*What needs to be done*: There is a line below that contains "identified non-conformities.". Please reproduce it and all following lines exactly, through the final one.

Extracted page text data:
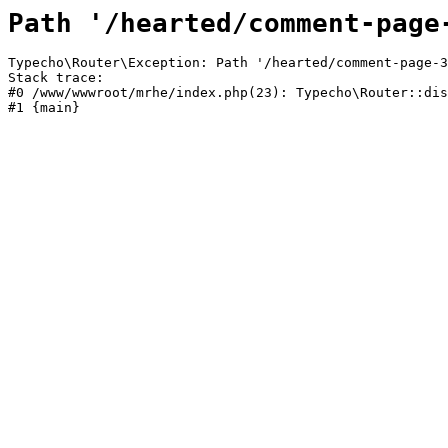
Path '/hearted/comment-page
Typecho\Router\Exception: Path '/hearted/comment-page-3
Stack trace:

#0 /www/wwwroot/mrhe/index.php(23): Typecho\Router::dis
#1 {main}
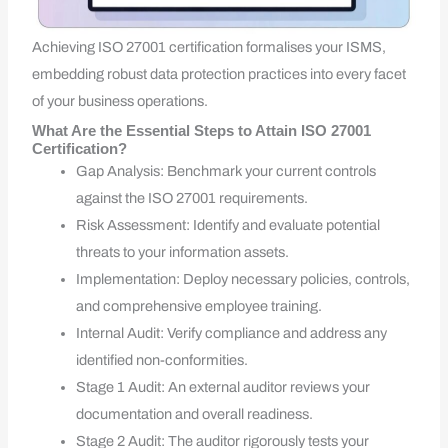
Achieving ISO 27001 certification formalises your ISMS,
embedding robust data protection practices into every facet
of your business operations.
What Are the Essential Steps to Attain ISO 27001
Certification?
Gap Analysis: Benchmark your current controls
against the ISO 27001 requirements.
Risk Assessment: Identify and evaluate potential
threats to your information assets.
Implementation: Deploy necessary policies, controls,
and comprehensive employee training.
Internal Audit: Verify compliance and address any
identified non-conformities.
Stage 1 Audit: An external auditor reviews your
documentation and overall readiness.
Stage 2 Audit: The auditor rigorously tests your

*Response to the exercise*:
identified non-conformities.
Stage 1 Audit: An external auditor reviews your
documentation and overall readiness.
Stage 2 Audit: The auditor rigorously tests your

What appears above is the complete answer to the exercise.